What They Hate About Mumbai  - amutap
http://www.nytimes.com/2008/11/29/opinion/29mehta.html?_r=1
A wonderful article about Mumbai. The author couldn't have described it better - "MY bleeding city"
======
helveticaman
I get the feeling the religious extremists may not like cities like Mumbai
because they undermine their franchise. For instance, in Medieval times, the
Pope had a palace and servants, who in turn were granted the right to the
souls of peasants all over Europe. Everyone in the franchise wins, the
peasants kneel and show devotion to a god that speaks through a priest, who is
at least conceivably self-serving.

It appears one cannot have an authoritative and dogmatic religion or "asshole
franchises" of a police state in a place where people aren't scared or
vulnerable. One of the few things a police state provides is protection from
competing police states (in the sense of a neighbor threatening to invade).

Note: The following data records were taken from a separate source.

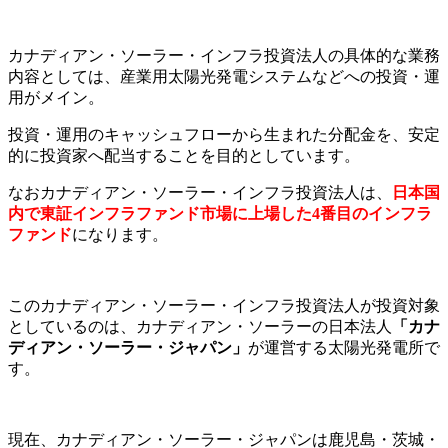
カナディアン・ソーラー・インフラ投資法人の具体的な業務
内容としては、産業用太陽光発電システムなどへの投資・運
用がメイン。
投資・運用のキャッシュフローから生まれた分配金を、安定
的に投資家へ配当することを目的としています。
なおカナディアン・ソーラー・インフラ投資法人は、
日本国
内で東証インフラファンド市場に上場した4番目のインフラ
ファンド
になります。
このカナディアン・ソーラー・インフラ投資法人が投資対象
としているのは、カナディアン・ソーラーの日本法人
「カナ
ディアン・ソーラー・ジャパン」
が運営する太陽光発電所で
す。
現在、カナディアン・ソーラー・ジャパンは鹿児島・茨城・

Religious franchises can be said to provide more things, but peace of mind
would surely be one of them. Neither matters if people do not fear for their
safety or soul. Economic and civil freedom are insidious because they provide
safety and comfort for people who might otherwise turn to religions and
dictators.

Sin city? What the Jain priest said in the article can be interpreted as being
self-serving, if possibly undeliberate.